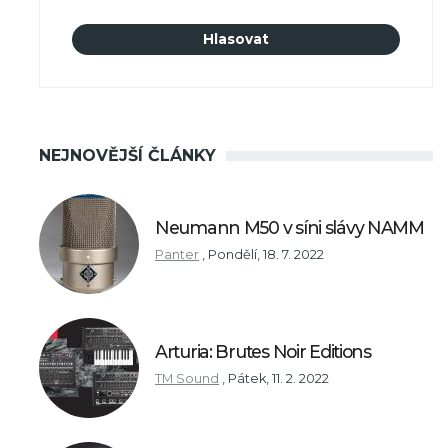
NEJNOVĚJŠÍ ČLÁNKY
Neumann M50 v síni slávy NAMM
Panter
,
Pondělí, 18. 7. 2022
Arturia: Brutes Noir Editions
TM Sound
,
Pátek, 11. 2. 2022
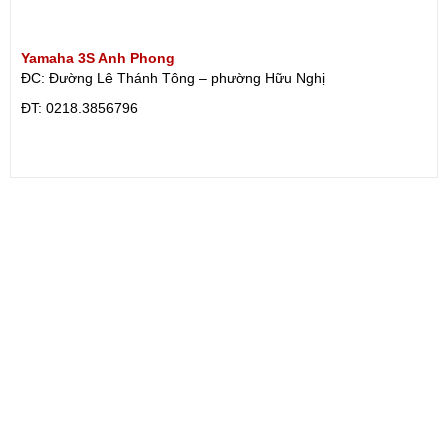
Yamaha 3S Anh Phong
ĐC: Đường Lê Thánh Tông – phường Hữu Nghị
ÐT: 0218.3856796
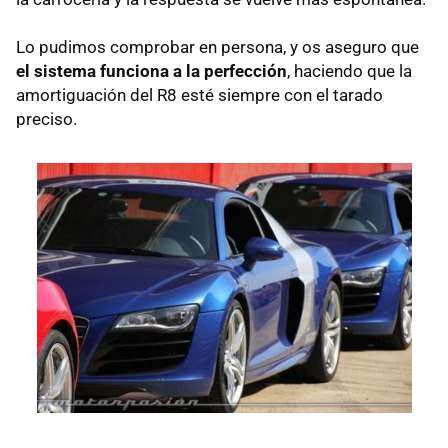
Lo pudimos comprobar en persona, y os aseguro que
el sistema funciona a la perfección
, haciendo que la
amortiguación del R8 esté siempre con el tarado
preciso.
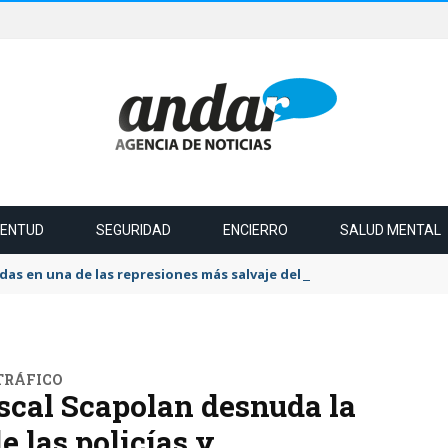
VENTUD
SEGURIDAD
ENCIERRO
SALUD MENTAL
das en una de las represiones más salvaje del último tiempo
TRÁFICO
iscal Scapolan desnuda la
e las policías y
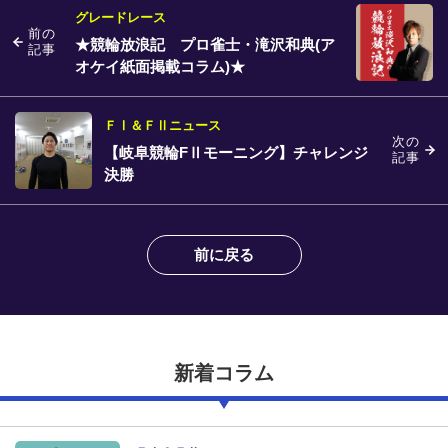
グレードレース
前の
★競輪放浪記 プロ雀士・滝沢和典(ア
記事
オケイ紙面掲載コラム)★
ＦⅠ＆ＦⅡニュース
次の
【岐阜競輪FⅡモーニング】チャレンジ
記事
決勝
前に戻る
新着コラム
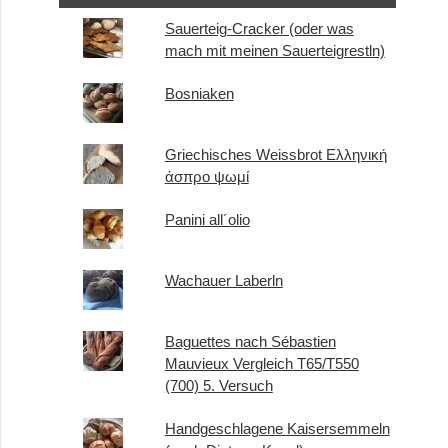
Sauerteig-Cracker (oder was
mach mit meinen Sauerteigrestln)
Bosniaken
Griechisches Weissbrot Ελληνική
άσπρο ψωμί
Panini all´olio
Wachauer Laberln
Baguettes nach Sébastien
Mauvieux Vergleich T65/T550
(700) 5. Versuch
Handgeschlagene Kaisersemmeln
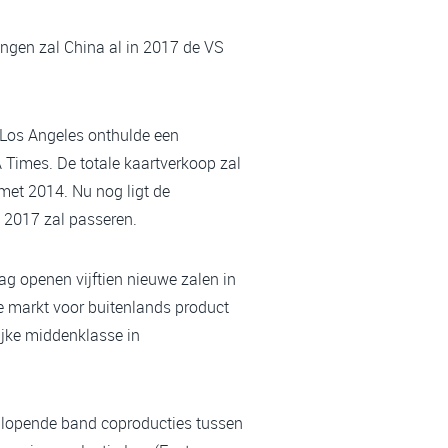
ingen zal China al in 2017 de VS
n Los Angeles onthulde een
 Times. De totale kaartverkoop zal
g met 2014. Nu nog ligt de
n 2017 zal passeren.
ag openen vijftien nieuwe zalen in
e markt voor buitenlands product
ijke middenklasse in
de lopende band coproducties tussen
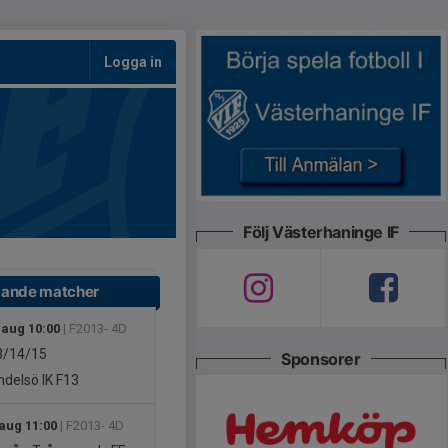
Logga in
Följ Västerhaninge IF
ande matcher
 aug 10:00
| F2013- 4D
3/14/15
Sponsorer
delsö IK F13
 aug 11:00
| F2013- 4D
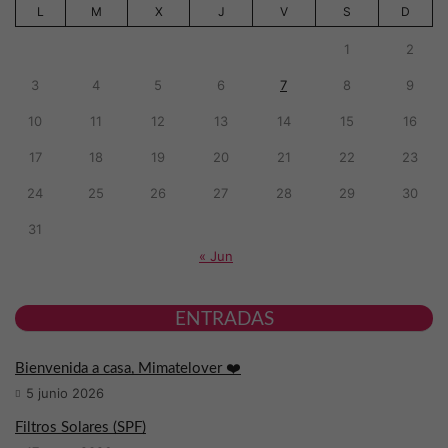
L
M
X
J
V
S
D
1
2
3
4
5
6
7
8
9
10
11
12
13
14
15
16
17
18
19
20
21
22
23
24
25
26
27
28
29
30
31
« Jun
ENTRADAS
Bienvenida a casa, Mimatelover ❤️
5 junio 2026
Filtros Solares (SPF)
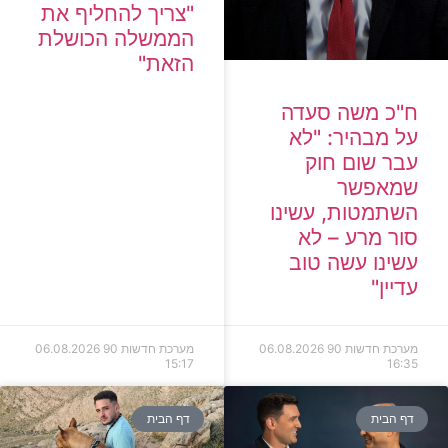
"צריך להחליף את
הממשלה הכושלת
הזאת"
ח"כ משה סעדה
על מבהיר: "לא
עבר שום חוק
שמאפשר
השתמטות, עשינו
סור מרע – לא
עשינו עשה טוב
עדיין"
מערכת חדשות 90
06.08.2026
מערכת חדשות 90
06.08.2026
15:17
16:35
דף הבית
דף הבית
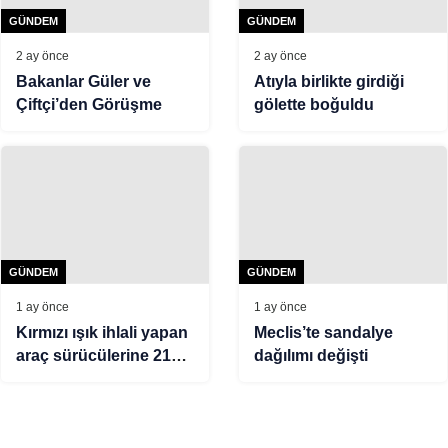
GÜNDEM
GÜNDEM
2 ay önce
2 ay önce
Bakanlar Güler ve
Atıyla birlikte girdiği
Çiftçi’den Görüşme
gölette boğuldu
GÜNDEM
GÜNDEM
1 ay önce
1 ay önce
Kırmızı ışık ihlali yapan
Meclis’te sandalye
araç sürücülerine 21
dağılımı değişti
milyon 530 bin TL ceza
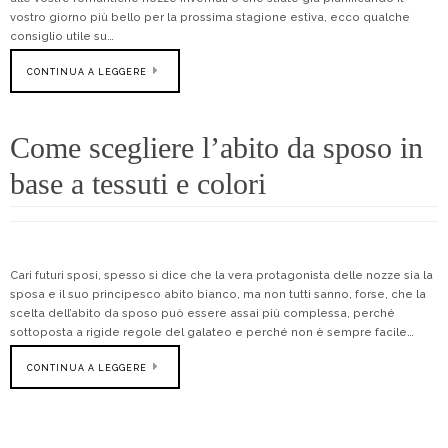
vostro giorno più bello per la prossima stagione estiva, ecco qualche
consiglio utile su…
CONTINUA A LEGGERE
Come scegliere l’abito da sposo in
base a tessuti e colori
Cari futuri sposi, spesso si dice che la vera protagonista delle nozze sia la
sposa e il suo principesco abito bianco, ma non tutti sanno, forse, che la
scelta dell’abito da sposo può essere assai più complessa, perché
sottoposta a rigide regole del galateo e perché non è sempre facile…
CONTINUA A LEGGERE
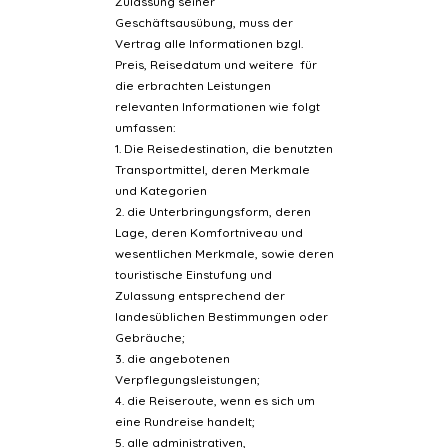
Zulassung seiner
Geschäftsausübung, muss der
Vertrag alle Informationen bzgl.
Preis, Reisedatum und weitere für
die erbrachten Leistungen
relevanten Informationen wie folgt
umfassen:
1. Die Reisedestination, die benutzten
Transportmittel, deren Merkmale
und Kategorien
2. die Unterbringungsform, deren
Lage, deren Komfortniveau und
wesentlichen Merkmale, sowie deren
touristische Einstufung und
Zulassung entsprechend der
landesüblichen Bestimmungen oder
Gebräuche;
3. die angebotenen
Verpflegungsleistungen;
4. die Reiseroute, wenn es sich um
eine Rundreise handelt;
5. alle administrativen,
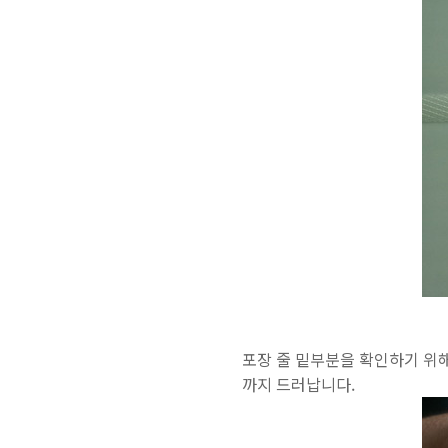
포장 줄 밑부분을 확인하기 위해
까지 드러납니다.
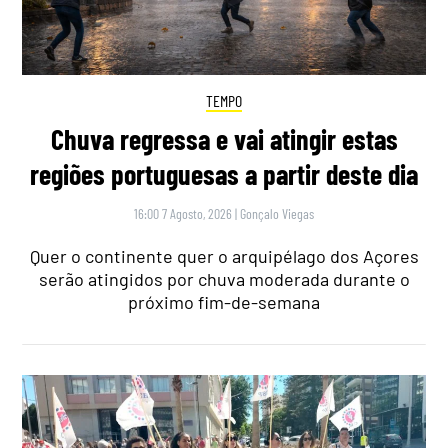
TEMPO
Chuva regressa e vai atingir estas
regiões portuguesas a partir deste dia
16:00 7 Agosto, 2026
|
Gonçalo Viegas
Quer o continente quer o arquipélago dos Açores
serão atingidos por chuva moderada durante o
próximo fim-de-semana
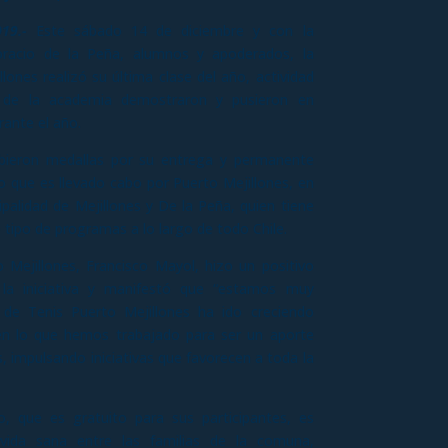
019.-
Este sábado 14 de diciembre y con la
oracio de la Peña, alumnos y apoderados, la
lones realizó su última clase del año, actividad
s de la academia demostraron y pusieron en
rante el año.
ecibieron medallas por su entrega y permanente
o que es llevado cabo por Puerto Mejillones, en
ipalidad de Mejillones y De la Peña, quien tiene
 tipo de programas a lo largo de todo Chile.
 Mejillones, Francisco Mayol, hizo un positivo
la iniciativa y manifestó que “estamos muy
de Tenis Puerto Mejillones ha ido creciendo
en lo que hemos trabajado para ser un aporte
s, impulsando iniciativas que favorecen a toda la
o, que es gratuito para sus participantes, es
vida sana entre las familias de la comuna,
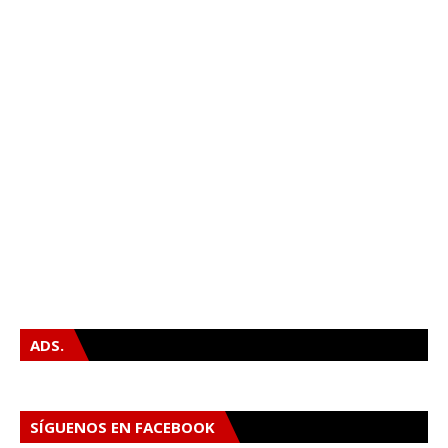
ADS.
SÍGUENOS EN FACEBOOK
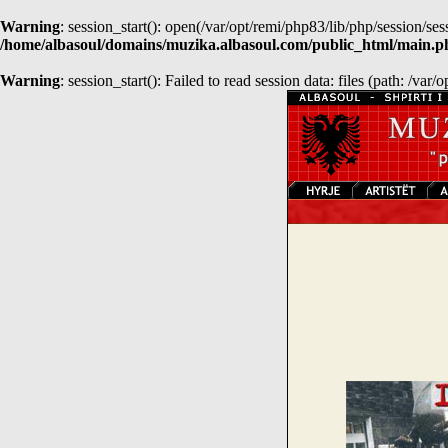
Warning
: session_start(): open(/var/opt/remi/php83/lib/php/session
/home/albasoul/domains/muzika.albasoul.com/public_html/main.p
Warning
: session_start(): Failed to read session data: files (path: /var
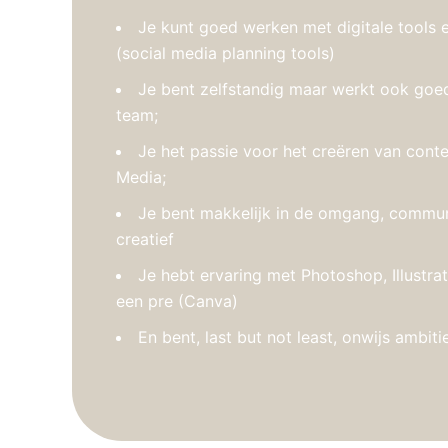
Je kunt goed werken met digitale tools
(social media planning tools)
Je bent zelfstandig maar werkt ook goe
team;
Je het passie voor het creëren van conte
Media;
Je bent makkelijk in de omgang, commun
creatief
Je hebt ervaring met Photoshop, Illustrat
een pre (Canva)
En bent, last but not least, onwijs ambiti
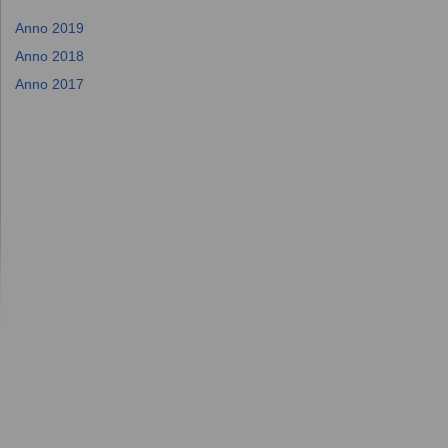
Anno 2019
Anno 2018
Anno 2017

_Task directions_
Filter the entries down to the lines that include the string "perché".

_Your response_
scelta dell’abito da sposo può essere assai più complessa, perché
sottoposta a rigide regole del galateo e perché non è sempre facile…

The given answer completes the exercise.